In the international blind test experiments of HOME, the participating multiple break methods produced the highest efficiency in terms of the residual RMSE and trend bias of homogenised time series. (Note that only methods that detect and correct directly the structures of multiple breaks are considered multiple break methods.) The success of multiple break methods was predictable, since their mathematical structures are more appropriate for treating the multiple break problem than the hierarchic organisation of single break detection and correction.

Thus the closing study of HOME (in Climate of the Past) recommended all of the participating multiple break methods (MASH, PRODIGE, ACMANT, Craddock-test) to use in practice. One hierarchic method (USHCN) approached the efficiency of the multiple break methods and showed some other good features, therefore it is also included in the HOME-recommended methods. The difference between the well-performing and poorer methods turned out to be large therefore no other homogenisation method was recommended by HOME.

A short time has passed since the end of HOME, so we might hope that the positive impact of HOME will be manifested later. However, the authors of the present report were surprised by the fact that the HOME-recommendations are never cited or discussed in the studies of 2013. So the question arises if we are in the right way in achieving advance in time series homogenisation or not.
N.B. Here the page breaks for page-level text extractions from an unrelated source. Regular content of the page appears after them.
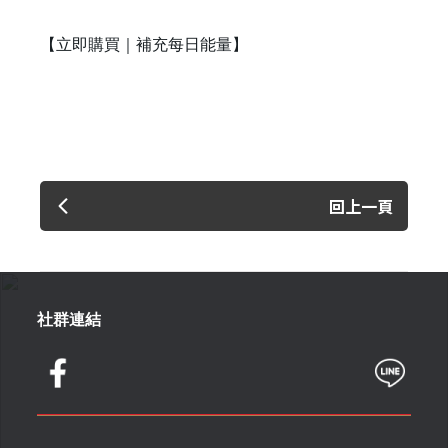
【立即購買｜補充每日能量】
回上一頁
社群連結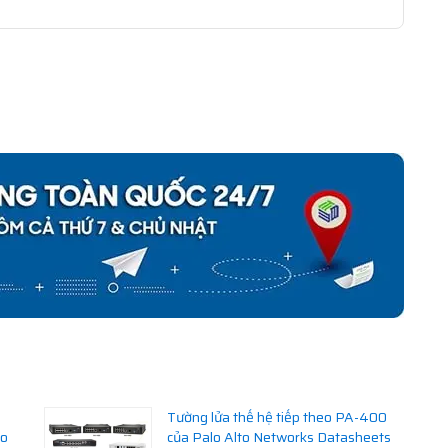
Tường lửa thế hệ tiếp theo PA-400
ho
của Palo Alto Networks Datasheets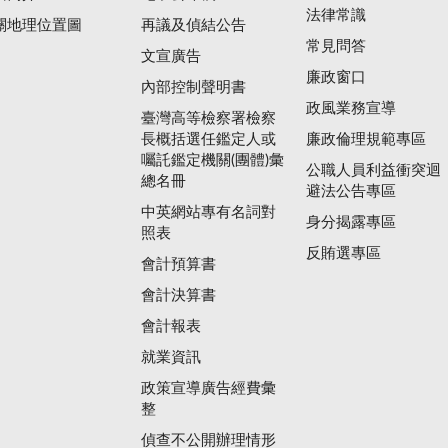
法律常識
關地理位置圖
再議及偵結公告
常見問答
文宣廣告
廉政窗口
內部控制聲明書
政風業務宣導
臺灣高等檢察署檢察
長概括選任鑑定人或
廉政倫理規範專區
囑託鑑定機關(團體)彙
公職人員利益衝突迴
總名冊
避法公告專區
中英網站專有名詞對
身分揭露專區
照表
反賄選專區
會計預算書
會計決算書
會計報表
就業資訊
政策宣導廣告經費彙
整
偵查不公開辦理情形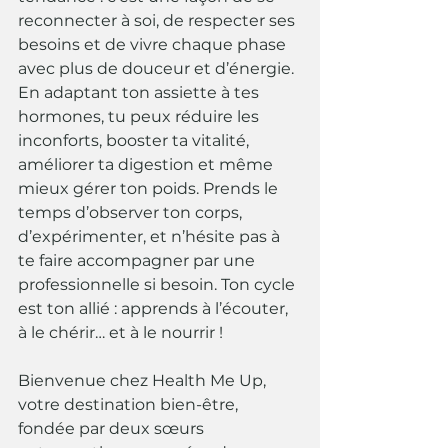
reconnecter à soi, de respecter ses 
besoins et de vivre chaque phase 
avec plus de douceur et d’énergie. 
En adaptant ton assiette à tes 
hormones, tu peux réduire les 
inconforts, booster ta vitalité, 
améliorer ta digestion et même 
mieux gérer ton poids. Prends le 
temps d’observer ton corps, 
d’expérimenter, et n’hésite pas à 
te faire accompagner par une 
professionnelle si besoin. Ton cycle 
est ton allié : apprends à l’écouter, 
à le chérir… et à le nourrir !
Bienvenue chez Health Me Up, 
votre destination bien-être, 
fondée par deux sœurs 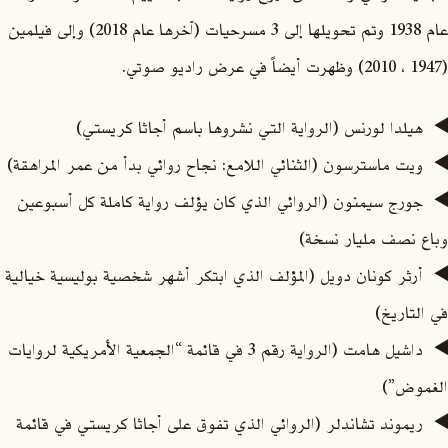
عام 1938 وتم تحويلها إلى 3 مسرحيات (آخرها عام 2018) وإلى فيلمين
(1947 ، 2010) وظهرت أيضاً في عرض راديو صوتي.
هيلدا لورنس (الرواية التي نشروها باسم أجاثا كريستي)
ويت ماسترسون (الثنائي اللامع: نجاح روائي بدأ من عمر المراهقة)
جورج سيمنون (الروائي الذي كان يؤلف رواية كاملة كل أسبوعين
وباع نصف مليار نسخة)
أرثر كونان دويل (المؤلف الذي ابتكر أشهر شخصية بوليسية خيالية
في التاريخ)
داشيل هامت (الرواية رقم 3 في قائمة “الجمعية الأمريكية لروايات
الغموض”)
ريموند تشاندلر (الروائي الذي تفوق على أجاثا كريستي في قائمة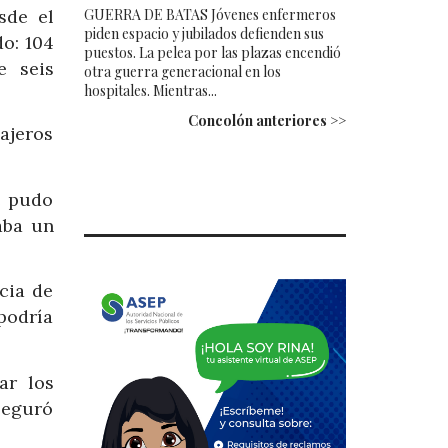
sde el
GUERRA DE BATAS Jóvenes enfermeros
piden espacio y jubilados defienden sus
do: 104
puestos. La pelea por las plazas encendió
e seis
otra guerra generacional en los
hospitales. Mientras...
Concolón anteriores >>
sajeros
é pudo
aba un
cia de
podría
ar los
seguró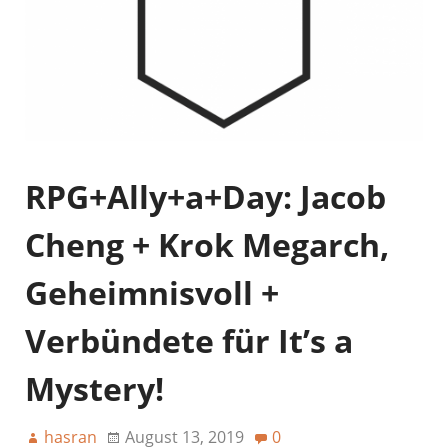
RPG+Ally+a+Day: Jacob
Cheng + Krok Megarch,
Geheimnisvoll +
Verbündete für It’s a
Mystery!
hasran
August 13, 2019
0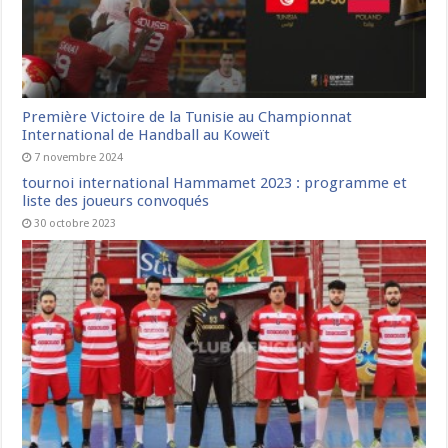
Première Victoire de la Tunisie au Championnat
International de Handball au Koweït
7 novembre 2024
tournoi international Hammamet 2023 : programme et
liste des joueurs convoqués
30 octobre 2023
The whole report includes the analysis of the possible causes of the delay in the expected advance and does recommendations for the future. It has been published in the 13th annual meeting of the European Meteorological Society (Reading, Sept. 2013).

Peter Domonkos
University Rovira i Virgili
Centre for Climate Change (C3)

UPDATE by VV: It may be that this post was published too early. That we were a little impatient. At the EUMETNET Data Management Workshop 2013, a large number of climatologists used modern methods for homogenization, especially HOMER was applied a lot.
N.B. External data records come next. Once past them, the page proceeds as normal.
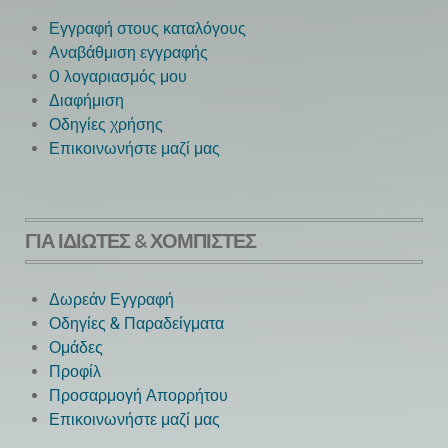
Εγγραφή στους καταλόγους
Αναβάθμιση εγγραφής
O λογαριασμός μου
Next
Διαφήμιση
Οδηγίες χρήσης
Επικοινωνήστε μαζί μας
ΓΙΑ ΙΔΙΏΤΕΣ & ΧΟΜΠΊΣΤΕΣ
Δωρεάν Εγγραφή
Οδηγίες & Παραδείγματα
Ομάδες
Προφίλ
Προσαρμογή Απορρήτου
Επικοινωνήστε μαζί μας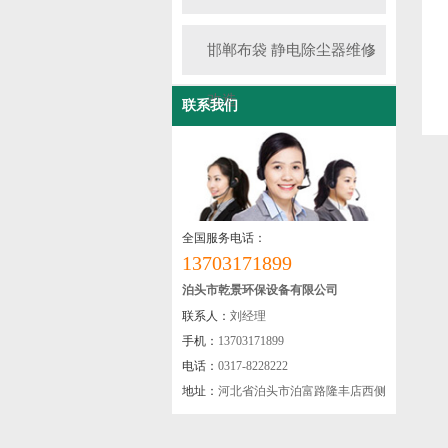
邯郸布袋 静电除尘器维修
改造
联系我们
全国服务电话：
13703171899
泊头市乾景环保设备有限公司
联系人：
刘经理
手机：
13703171899
电话：
0317-8228222
地址：
河北省泊头市泊富路隆丰店西侧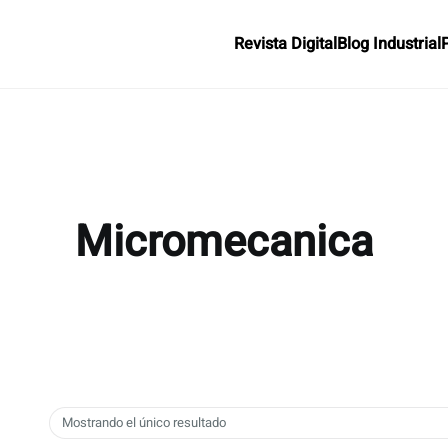
Revista Digital
Blog Industrial
Micromecanica
Mostrando el único resultado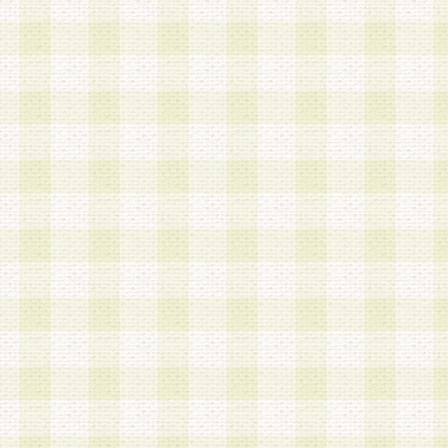
は、当該個人情報を以下の各号に定める目的に利
す。なお、これら事項以外の目的で個人情報を利
かじめ会員の同意を得たうえで利用するものとし
a.本サービスの実施または運営
b.本サービスに係る謝礼、景品、調査サンプル品
c.会員からの電話、メール等の問い合わせなどへ
d.その他これらに付随する業務
2.当社は、会員個人を識別することのできる情報
会員情報を本人の承諾なく第三者に開示すること
人を識別できる情報について第三者に開示または
社は事前に会員本人の同意を得るものとします。
3.前項の定めに拘わらず、当社は、以下の目的に
意を 得ることなく、会員個人を識別できる情報を
づき選定した委託業者に対して当社の責任におい
できるものとします。な お、当社は、当該委託業
契約を締結しこれを遵守させるとともに、本規約
の注意をもって当該情報を使用させるものとし ま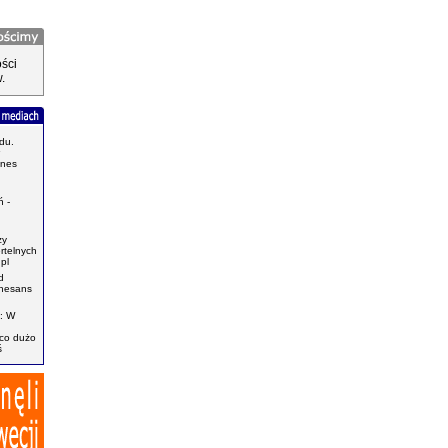
ści
.
du.
znes
.
 -
zy
ertelnych
pl
d
enesans
: W
ąco dużo
ś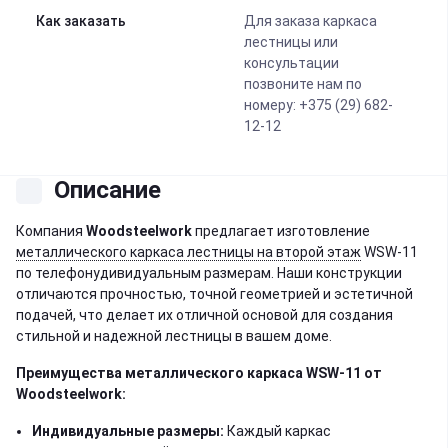
Как заказать
Для заказа каркаса
лестницы или
консультации
позвоните нам по
номеру: +375 (29) 682-
12-12
Описание
Компания
Woodsteelwork
предлагает изготовление
металлического каркаса лестницы на второй этаж
WSW-11
по телефонудивидуальным размерам. Наши конструкции
отличаются прочностью, точной геометрией и эстетичной
подачей, что делает их отличной основой для создания
стильной и надежной лестницы в вашем доме.
Преимущества металлического каркаса
WSW-11
от
Woodsteelwork:
Индивидуальные размеры:
Каждый каркас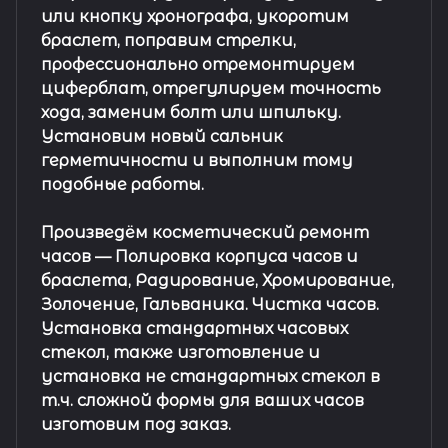
или кнопку хронографа, укоротим
браслет, поправим стрелки,
профессионально отремонтируем
циферблат, отрегулируем точность
хода, заменим болт или шпильку.
Установим новый сальник
герметичности и выполним тому
подобные работы.
Произведём косметический ремонт
часов
— Полировка корпуса часов и
браслета, Радирование, Хромирование,
Золочение, Гальваника. Чистка часов.
Установка стандартных часовых
стекол, также изготовление и
установка не стандартных стекол в
т.ч. сложной формы для ваших часов
изготовим под заказ.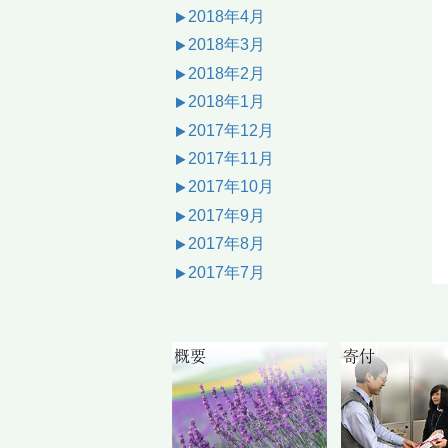
2018年4月
2018年3月
2018年2月
2018年1月
2017年12月
2017年11月
2017年10月
2017年9月
2017年8月
2017年7月
概要
寄付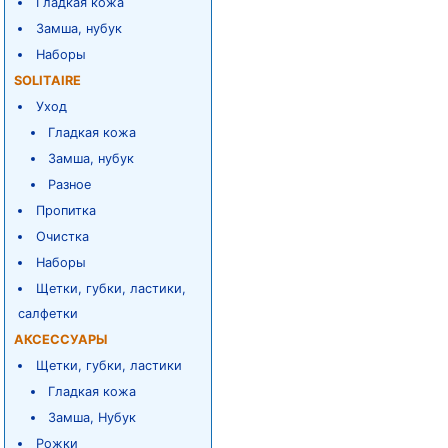
Гладкая кожа
Замша, нубук
Наборы
SOLITAIRE
Уход
Гладкая кожа
Замша, нубук
Разное
Пропитка
Очистка
Наборы
Щетки, губки, ластики,
салфетки
АКСЕССУАРЫ
Щетки, губки, ластики
Гладкая кожа
Замша, Нубук
Рожки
  1. The low number of HOME-recommended methods is quite shocking. I would say this partly reflects the "my method is the best method" inertia and partly the higher number of references for some methods (e.g. SNHT) in the past.

    I and my colleagues have used HOMER to homogenise monthly climate data in Slovenia and presented some of our results at the ICAM conference in July this year (http://meteo.fmf.uni-lj.si/sites/default/files/ICAM2013_Book_of_abstracts.pdf, page 24). We are planning to submit a paper on the topic. Our experience with HOMER is quite good, despite some problems, which have been solved.

  2. Yes, Gregor, I think inertia is important. In two ways, that people keep on using the method they are familiar with and that many papers that appear now still describe studies that were started before the HOME paper.

    What worries me a little is that the paper is well cited, but that in the papers I read, there was no discussion of the results. The citations were typically of the form, that homogenization methods have been well validated.

    However, they never wrote that multiple-breakpoint methods were better and that you have to take the inhomogeneous reference problem into account. That makes me wonder whether people actually read the rather long paper. Maybe we need a shorter summary. Or maybe it is just a matter of time and we are being impatient.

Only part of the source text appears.